Google Will Delete Millions Of Dormant Gmail Accounts Very Soon
That Gmail account you've been keeping in your back pocket could be on the chopping block. The company updated its inactive account policy earlier this year, and the deadline is fast approaching. Beginning December 1, Google will delete most accounts that haven't been touched in two years or more. You can save your forlorn account, though.
Since Google just clarified this policy in mid-2023, the December deadline is the first time it will be enforced. The purge will happen in stages, and first on the list are accounts that were opened but never used. Before deleting the profile, Google will send multiple warnings to the account in question, as well as the recovery email (if one was provided).
So, we can expect a substantial purge of ancient Gmail handles in the coming months, but going forward it will just be those that hit the two-year cutoff. To keep your old account from being pruned, you just have to use it. That can be as simple as logging in, but sending emails, watching YouTube videos, sharing photos, and downloading apps with the account will also mark it as "active."

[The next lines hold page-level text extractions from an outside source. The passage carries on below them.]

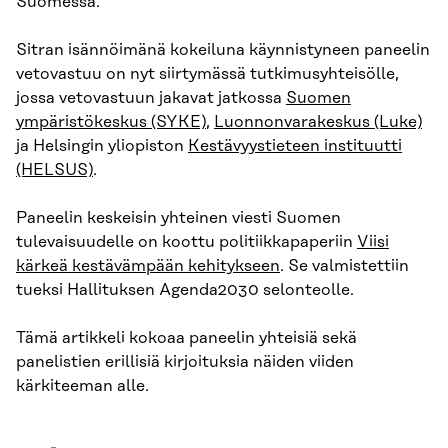
Suomessa.
Sitran isännöimänä kokeiluna käynnistyneen paneelin
vetovastuu on nyt siirtymässä tutkimusyhteisölle,
jossa vetovastuun jakavat jatkossa
Suomen
ympäristökeskus (SYKE)
,
Luonnonvarakeskus (Luke)
ja Helsingin yliopiston
Kestävyystieteen instituutti
(HELSUS)
.
Paneelin keskeisin yhteinen viesti Suomen
tulevaisuudelle on koottu politiikkapaperiin
Viisi
kärkeä kestävämpään kehitykseen
. Se valmistettiin
tueksi Hallituksen Agenda2030 selonteolle.
Tämä artikkeli kokoaa paneelin yhteisiä sekä
panelistien erillisiä kirjoituksia näiden viiden
kärkiteeman alle.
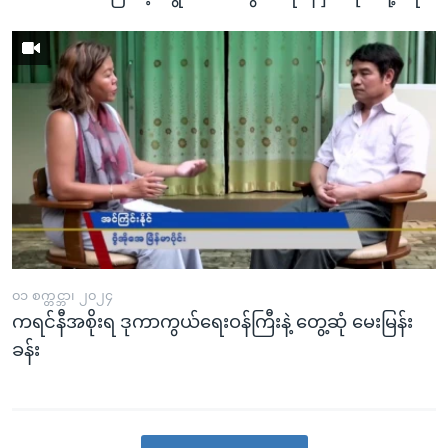
၀၁ စက္တင္ဘာ၊ ၂၀၂၄
ကရင်နီအစိုးရ ဒုကာကွယ်ရေးဝန်ကြီးနဲ့ တွေ့ဆုံ မေးမြန်း
ခန်း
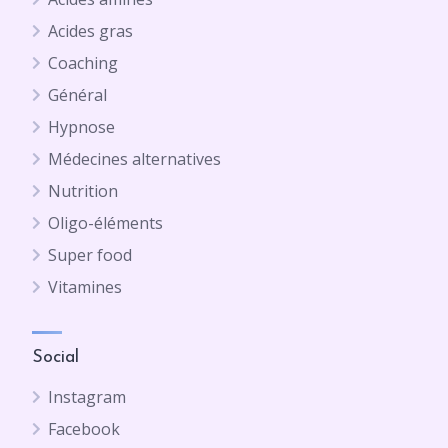
Acides gras
Coaching
Général
Hypnose
Médecines alternatives
Nutrition
Oligo-éléments
Super food
Vitamines
Social
Instagram
Facebook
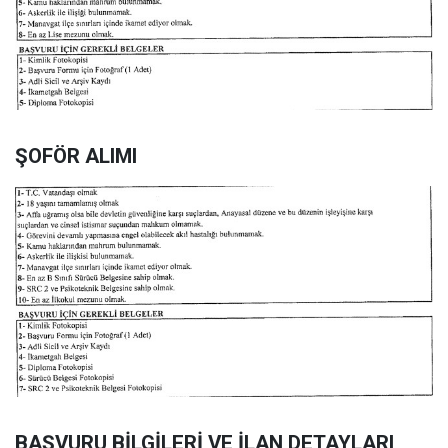
ŞOFÖR ALIMI
BAŞVURU BİLGİLERİ VE İLAN DETAYLARI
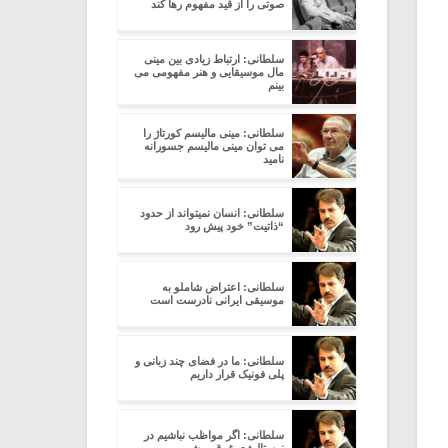
صوتی را از قید مفهوم رها کند
سلطانی: ارتباط زیادی بین مینی
مال موسیقایی و هنر مفهومی می
بینم
سلطانی: مینی مالیسم کورتاژ را
می توان مینی مالیسم جسورانه
نامید
سلطانی: انسان نمیتواند از حدود
“ذاتیت” خود پیش رود
سلطانی: اعتراض شاملو به
موسیقی ایرانی نادرست است
سلطانی: ما در فضای چند زبانی و
پلی فونیک قرار داریم
سلطانی: اگر مواظب نباشیم در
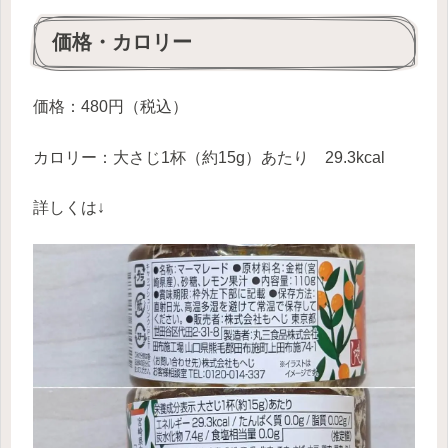
価格・カロリー
価格：480円（税込）
カロリー：大さじ1杯（約15g）あたり 29.3kcal
詳しくは↓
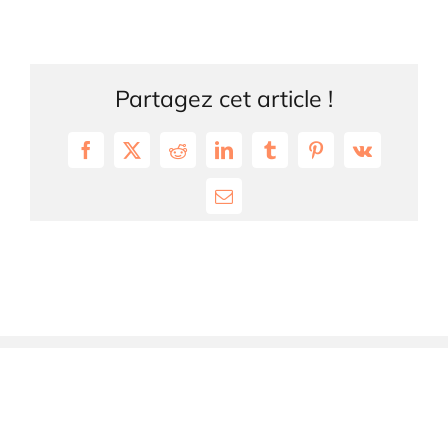
Partagez cet article !
Facebook
X
Reddit
LinkedIn
Tumblr
Pinterest
Vk
Email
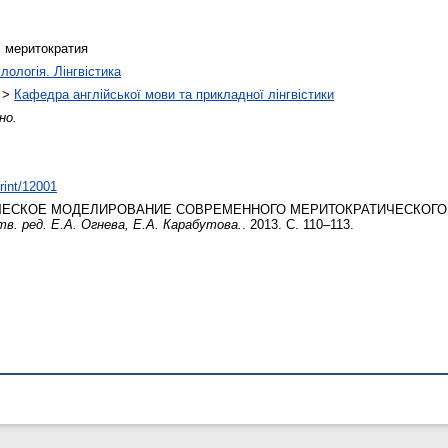
, меритократия
лологія. Лінгвістика
>
Кафедра англійської мови та прикладної лінгвістики
но.
print/12001
ЕСКОЕ МОДЕЛИРОВАНИЕ СОВРЕМЕННОГО МЕРИТОКРАТИЧЕСКОГО
тв. ред. Е.А. Огнева, Е.А. Карабутова.
. 2013. С. 110–113.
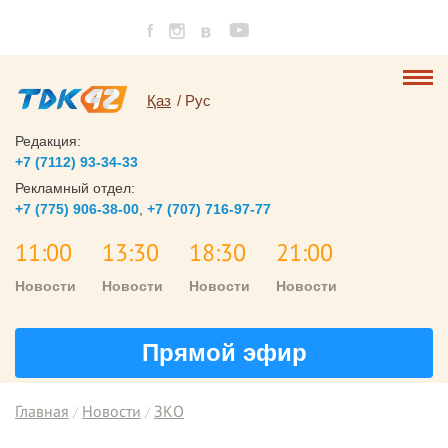
Қаз
Рус
Редакция:
+7 (7112) 93-34-33
Рекламный отдел:
+7 (775) 906-38-00
,
+7 (707) 716-97-77
11:00
13:30
18:30
21:00
Новости
Новости
Новости
Новости
Прямой эфир
Главная
Новости
ЗКО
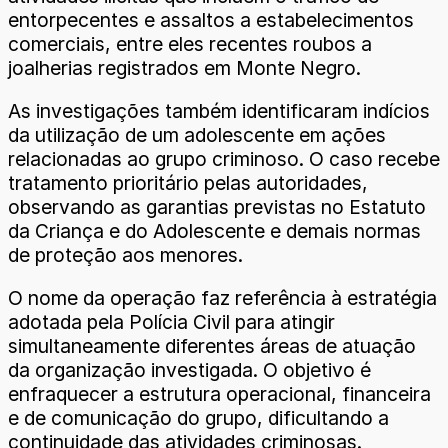
entorpecentes e assaltos a estabelecimentos
comerciais, entre eles recentes roubos a
joalherias registrados em Monte Negro.
As investigações também identificaram indícios
da utilização de um adolescente em ações
relacionadas ao grupo criminoso. O caso recebe
tratamento prioritário pelas autoridades,
observando as garantias previstas no Estatuto
da Criança e do Adolescente e demais normas
de proteção aos menores.
O nome da operação faz referência à estratégia
adotada pela Polícia Civil para atingir
simultaneamente diferentes áreas de atuação
da organização investigada. O objetivo é
enfraquecer a estrutura operacional, financeira
e de comunicação do grupo, dificultando a
continuidade das atividades criminosas.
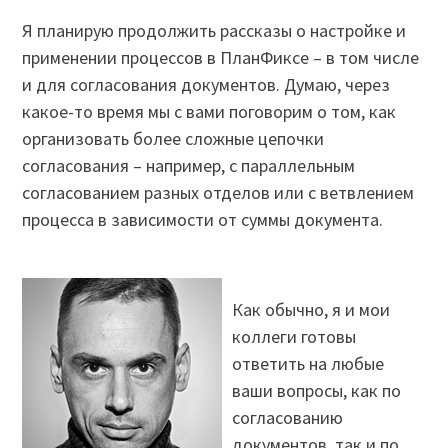
Я планирую продолжить рассказы о настройке и
применении процессов в ПланФиксе – в том числе
и для согласования документов. Думаю, через
какое-то время мы с вами поговорим о том, как
организовать более сложные цепочки
согласования – например, с параллельным
согласованием разных отделов или с ветвлением
процесса в зависимости от суммы документа.
Как обычно, я и мои
коллеги готовы
ответить на любые
ваши вопросы, как по
согласованию
документов, так и по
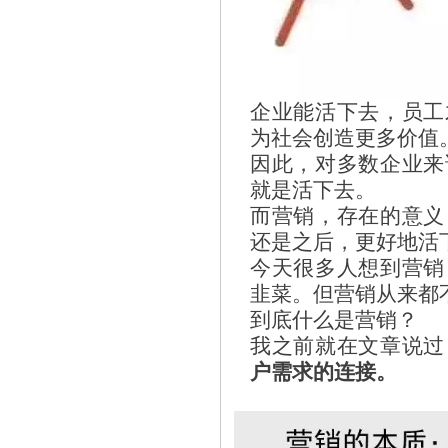
企业能活下去，员工
为社会创造更多价值
因此，对多数企业来
就是活下去。
而营销，存在的意义
还是之后，更好地活
今天很多人想到营销
韭菜。但营销从来都
到底什么是营销？
我之前就在文章说过
户需求的连接。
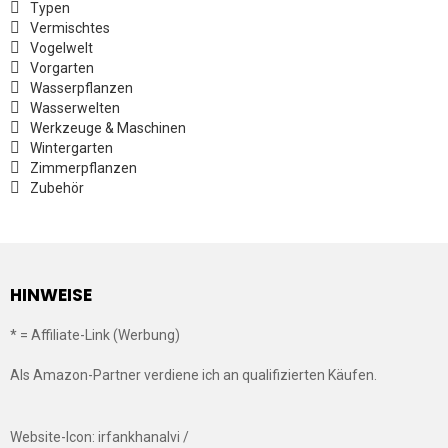
Typen
Vermischtes
Vogelwelt
Vorgarten
Wasserpflanzen
Wasserwelten
Werkzeuge & Maschinen
Wintergarten
Zimmerpflanzen
Zubehör
HINWEISE
* = Affiliate-Link (Werbung)
Als Amazon-Partner verdiene ich an qualifizierten Käufen.
Website-Icon: irfankhanalvi /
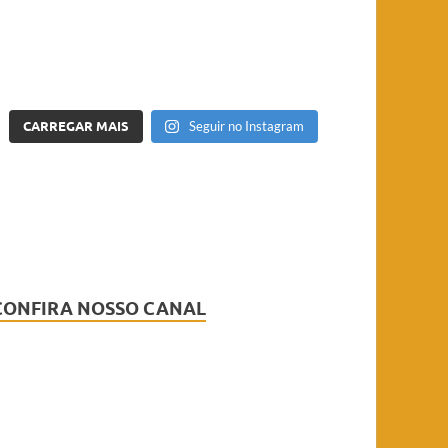
CARREGAR MAIS
Seguir no Instagram
CONFIRA NOSSO CANAL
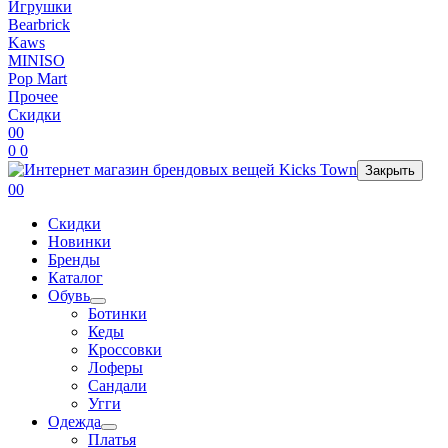
Игрушки
Bearbrick
Kaws
MINISO
Pop Mart
Прочее
Скидки
0
0
0
0
Закрыть
0
0
Скидки
Новинки
Бренды
Каталог
Обувь
Ботинки
Кеды
Кроссовки
Лоферы
Сандали
Угги
Одежда
Платья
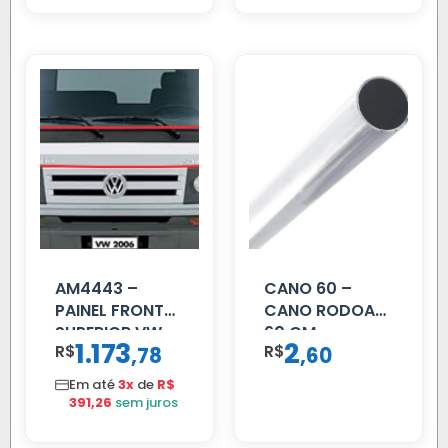
AM4443 –
CANO 60 –
PAINEL FRONTAL
CANO RODOAR
SUPERIOR VW
60 CM
1.173
2
R$
,
R$
,
78
60
DELIVERY
Em até
3x
de
R$
391,26
sem juros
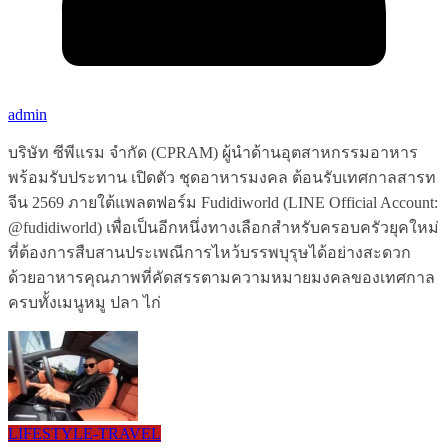
admin
บริษัท ซีพีแรม จำกัด (CPRAM) ผู้นำด้านอุตสาหกรรมอาหาร
พร้อมรับประทาน เปิดตัว ชุดอาหารมงคล ต้อนรับเทศกาลสารท
จีน 2569 ภายใต้แพลตฟอร์ม Fudidiworld (LINE Official Account:
@fudidiworld) เพื่อเป็นอีกหนึ่งทางเลือกสำหรับครอบครัวยุคใหม่
ที่ต้องการสืบสานประเพณีการไหว้บรรพบุรุษได้อย่างสะดวก
ด้วยอาหารคุณภาพที่คัดสรรตามความหมายมงคลของเทศกาล
ครบทั้งเมนูหมู ปลา ไก่
LIFESTYLE​-TRAVEL​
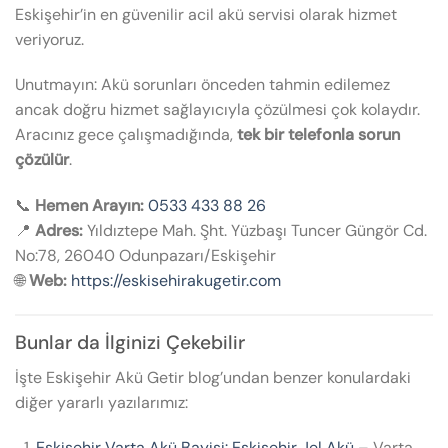
Eskişehir’in en güvenilir acil akü servisi olarak hizmet
veriyoruz.
Unutmayın: Akü sorunları önceden tahmin edilemez
ancak doğru hizmet sağlayıcıyla çözülmesi çok kolaydır.
Aracınız gece çalışmadığında,
tek bir telefonla sorun
çözülür
.
📞
Hemen Arayın:
0533 433 88 26
📍
Adres:
Yıldıztepe Mah. Şht. Yüzbaşı Tuncer Güngör Cd.
No:78, 26040 Odunpazarı/Eskişehir
🌐
Web:
https://eskisehirakugetir.com
Bunlar da İlginizi Çekebilir
İşte Eskişehir Akü Getir blog’undan benzer konulardaki
diğer yararlı yazılarımız:
Eskişehir Varta Akü Bayisi: Eskişehir Jel Akü
– Varta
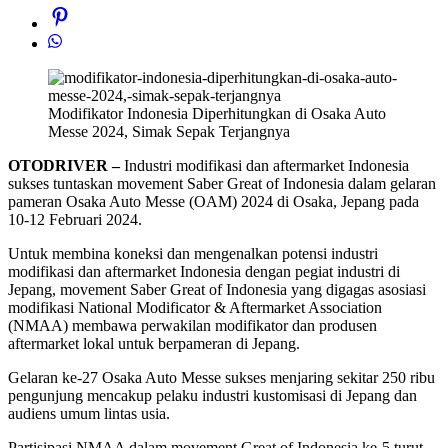
Modifikator Indonesia Diperhitungkan di Osaka Auto
Messe 2024, Simak Sepak Terjangnya
OTODRIVER –
Industri modifikasi dan aftermarket Indonesia
sukses tuntaskan movement Saber Great of Indonesia dalam gelaran
pameran Osaka Auto Messe (OAM) 2024 di Osaka, Jepang pada
10-12 Februari 2024.
Untuk membina koneksi dan mengenalkan potensi industri
modifikasi dan aftermarket Indonesia dengan pegiat industri di
Jepang, movement Saber Great of Indonesia yang digagas asosiasi
modifikasi National Modificator & Aftermarket Association
(NMAA) membawa perwakilan modifikator dan produsen
aftermarket lokal untuk berpameran di Jepang.
Gelaran ke-27 Osaka Auto Messe sukses menjaring sekitar 250 ribu
pengunjung mencakup pelaku industri kustomisasi di Jepang dan
audiens umum lintas usia.
Partisipasi NMAA dalam movement Great of Indonesia ke-5 turut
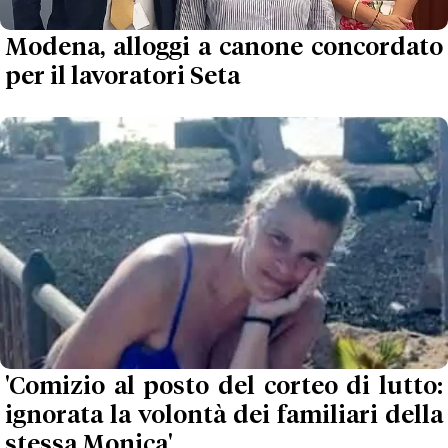
Modena, alloggi a canone concordato
per il lavoratori Seta
'Comizio al posto del corteo di lutto:
ignorata la volontà dei familiari della
stessa Monica'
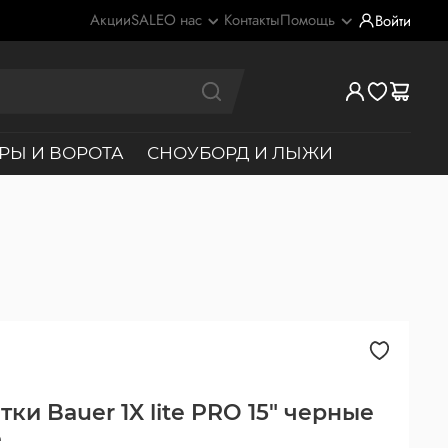
Акции
SALE
О нас
Контакты
Помощь
Войти
РЫ И ВОРОТА
СНОУБОРД И ЛЫЖИ
ки Bauer 1X lite PRO 15" черные
е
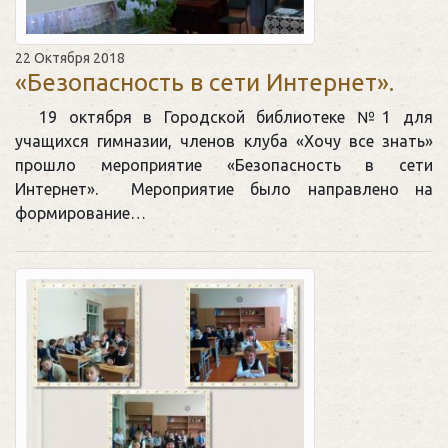
22 Октября 2018
«Безопасность в сети Интернет».
19 октября в Городской библиотеке №1 для
учащихся гимназии, членов клуба «Хочу все знать»
прошло мероприятие «Безопасность в сети
Интернет». Мероприятие было направлено на
формирование…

There are some exceptions that will shield an account from deletion, even if it hasn't been touched in years. For instance, accounts that have purchased an app, video, book, or other content from Google Play will remain available. Likewise, accounts with an active gift card balance will stick around. Ongoing subscriptions like Google Drive or YouTube Premium also count as activity.
Google naturally has a business reason to delete these accounts, which will free up usernames and storage space on the company's servers—removing the Gmail address also means deleting the data associated with it, which can include photos, videos, passwords, and Drive storage. However, there's also a security rationale. According to Google, these unused accounts usually rely on reused, weak passwords. In addition, abandoned accounts are ten times less likely to have two-factor authentication enabled. Many of them have probably already been compromised by data leaks.
You probably don't keep track of the last time you've logged into all your various online profiles. So, it's a good idea to check in with any old Google accounts you may not use often, assuming you want to keep them. And if you don't want to worry about it again, buy a cheap app to exempt the account from future purges. And while you're at it, make a backup of your account with the Google Takeout tool.